The bad news is that they're only usually open to the public after 100 years, due to privacy laws. And the awesome archivist/historian who started loosening the rules to make it easier for genealogists and researchers was fired by the newer and more left-wing Romanian government group that came into power about two years ago. So while the "open laws" are still there, you may want to act fast in case the now-liberalized laws get tightened again.
Practically nothing in the country has been microfilmed, not even by the intrepid genealogists in the LDS Church (the Mormons), who run FamilySearch.org, because the government was so closed off for so long, even after the nominal fall of communism. I hope this will change soon, but who knows…
So, you'll probably have to go to the local archives to do your research, or find someone in the country to go for you.
Romania has 41 little local branch archives, all over the country. They tend to correspond to modern province borders, but not exactly. For example, Baia Mare's archives in the northwestern part of Romania also carry some books for towns that were part of the old Maramaros megye (county), Hungary, but which are now in sub-Carpathian Ukraine. So it's kind of hard to figure out what is where, due to border changes. You might want to call ahead and talk to an archivist.

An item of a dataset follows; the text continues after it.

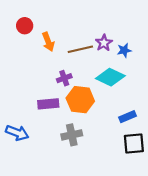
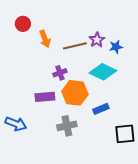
blue rectangle: (127, 117) -> (101, 109), moved

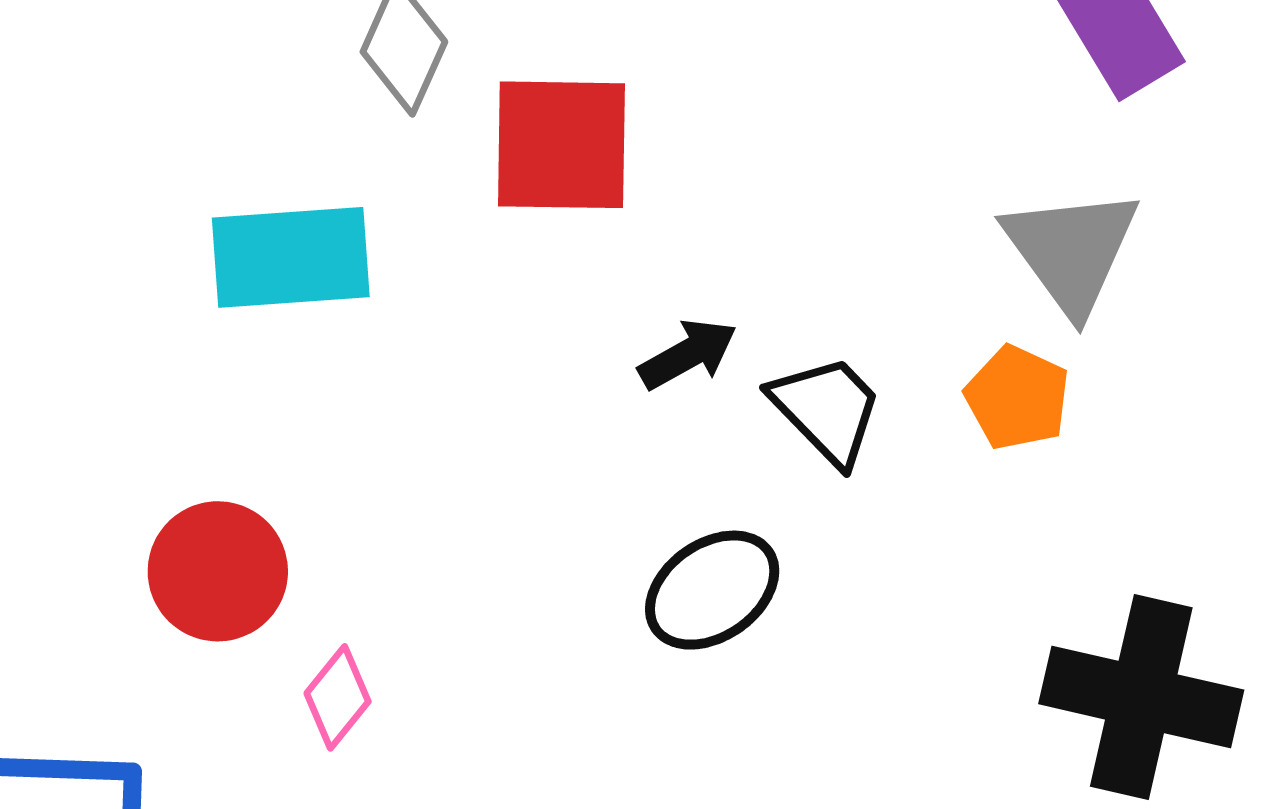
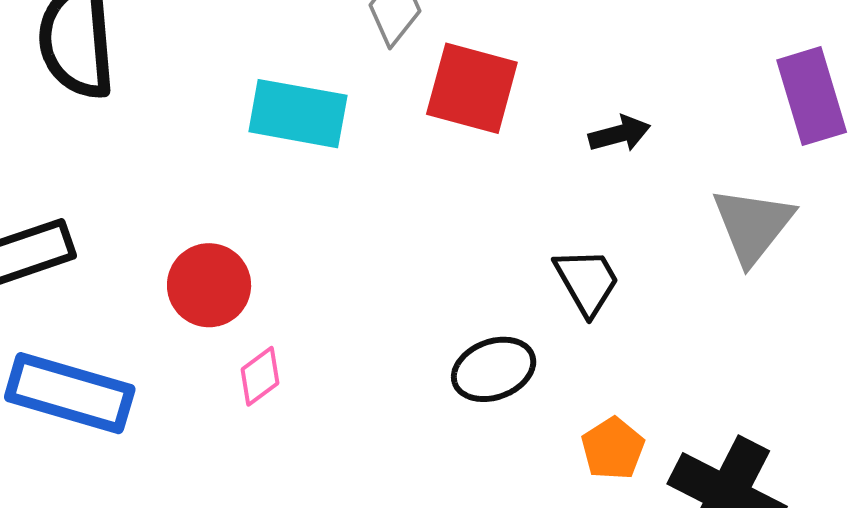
black arrow: (688, 354) -> (619, 134), moved
orange pentagon: (1017, 398) -> (613, 449), moved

If the books are more than 100 years old (i.e. pre-1914), they should in theory be available for you to research in person. In practice, however, a lot of books from 1906-1914 have not been made available yet, for whatever reason.
You can look at five books per day per person, so if you bring a spouse or friend, you guys can look at ten books per day together. You may need to give the names of the books you want at least 24 hours ahead of time, though, so factor that into your planning for any trips.
The great part is that you can digitally photograph every page of the books, if you bring your own camera! You can also Xerox pages, but they charge a small fee per page.
The only restriction is that you cannot publish the actual images on the Internet or in a book. This is pretty stupid, because it's not like they own the copyright on 100+-year-old government records, but whatever.
Note that second copies of the vital records books were kept in local town halls, and some of them may still be there to this day. If a book is in the town hall, it's up to the local government people in the building whether or not you can see the pages, whether or not you can photograph the pages (or just transcribe with a pencil and paper), and what cut-off year they will let you inspect. That is, you may (unofficially) be able to see information from much later in the twentieth century than the local archives branches will allow.